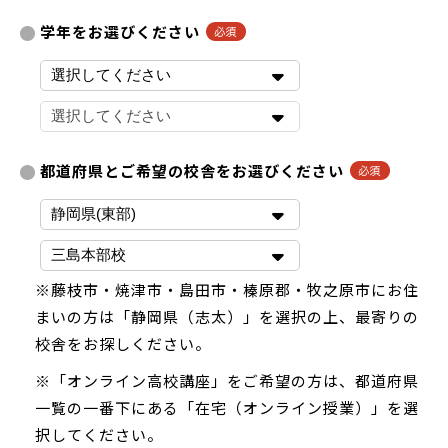
学年をお選びください
都道府県とご希望の校舎をお選びください
※藤枝市・焼津市・島田市・榛原郡・牧之原市にお住
まいの方は「静岡県（志太）」を選択の上、最寄りの
校舎をお探しください。
※「オンライン高校講座」をご希望の方は、都道府県
一覧の一番下にある「在宅（オンライン授業）」を選
択してください。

Assignment:
Give back the material word for word, leaving out its pictures.

Solution to the problem:
学年をお選びください
都道府県とご希望の校舎をお選びください
※藤枝市・焼津市・島田市・榛原郡・牧之原市にお住
まいの方は「静岡県（志太）」を選択の上、最寄りの
校舎をお探しください。
※「オンライン高校講座」をご希望の方は、都道府県
一覧の一番下にある「在宅（オンライン授業）」を選
択してください。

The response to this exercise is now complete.